Unfortunately, cramped crowded conditions have become a way of life for the majority of dairy cows housed in free stall barns. In a 2010 USDA National Animal Health Monitoring Services survey of farms with cows housed in free stall barns, it was found that nearly 60% provided less than the recommended 24 inches per cow of feed bunk space. In addition, 43% provided less than one stall per cow. Since then, it has only gotten worse. Due to current milk prices, it is common to pack more cows into existing facilities in hopes of improving cash flow. True, adding cows puts more milk in the tank, but there are costs associated with feeding and caring for more animals and herd crowding probably prevents cows from producing to their potential.

For example, a 400-cow farm in Vinton, IA that sold 15% of its cows yet lost no milk. Recognizing that the herd was over-crowded, the owner believed that no milk was lost because remaining cows “responded to an improvement in stocking density.” When crowding is reduced, cows gain easier access to feed and water. This results in increased per-cow dry matter intake, reduced slug feeding, and increased rumination time. Time spent lying down also increases with decreasing stocking rates. With improved free stall accessibility, cows are able to spend more hours resting. Studies report cows do best if able to rest for 12-14 hours a day, gaining about 3.7 pounds more milk for each hour resting (Figure 1). Also, with less time spent standing, foot and leg health improves.

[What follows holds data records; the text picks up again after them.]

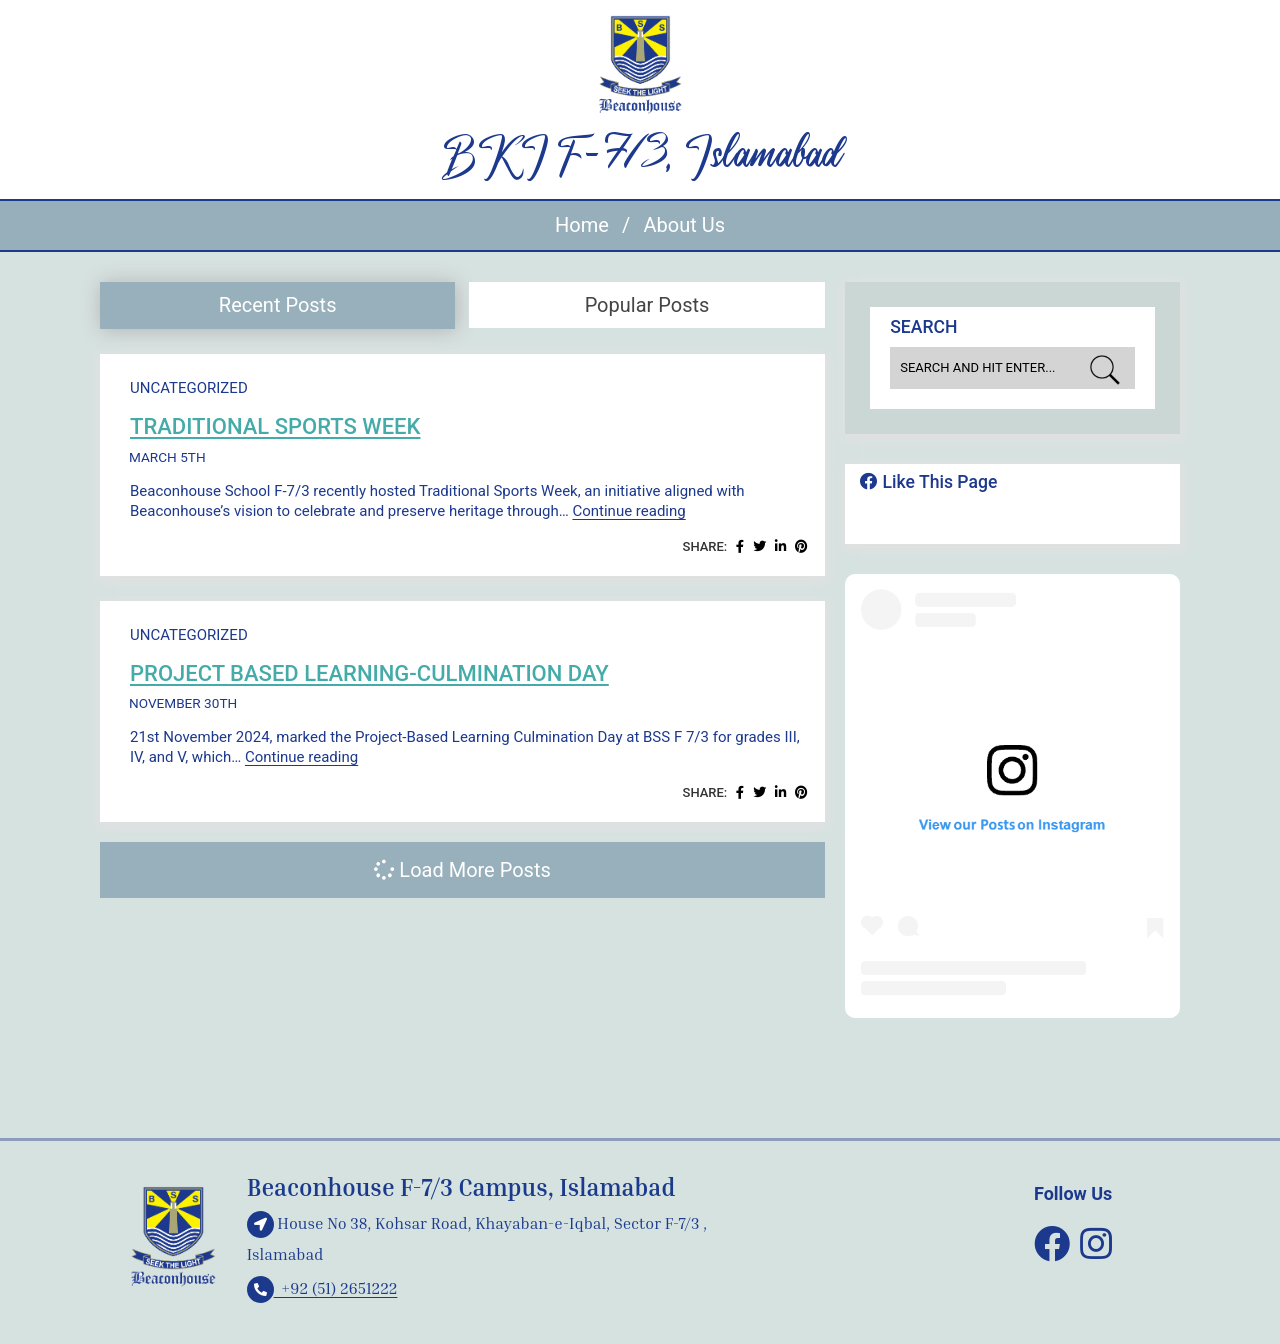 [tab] (277, 305)
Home (582, 225)
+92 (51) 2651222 (322, 1288)
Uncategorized (189, 388)
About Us (684, 225)
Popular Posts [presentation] (647, 305)
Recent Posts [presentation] (278, 305)
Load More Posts (462, 870)
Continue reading (628, 511)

Florida and Dutch researchers (J. Dairy Sci.99:3848-3857) determined the stocking density of lactating groups should not exceed 120%.They modeled the effect of stocking densities between 100% and 150% on profit per stall while also taking into account the impact of feed and milk price. At stocking levels greater than 120%, not only would profit per stall decline but cow well-being becomes a concern. Krawczel et al. 2009 and Hall et al., 009 (Figure 2) also showed a loss of milk as stocking density increased. For every 10% increase in stocking density over 100%, cows lost 0.76 pounds of milk.


To tolerate additional crowding, lactating cow comfort must be near perfect. Free stalls must be large enough and designed to allow adequate lunge space. Stalls must be properly bedded and kept clean. Floors should be properly grooved or cushioned. Air quality must be good and enough linear inches of clean water always available.

When dry cows are crowded they frequently suffer more metabolic problems after freshening. The stocking density of close-up dry cows should be about 80%. They do best with more space, more stalls than animals. It is recommended that first-calf heifers also not be crowded. Their stocking density should be kept at less than 100%, or no more than one animal per stall.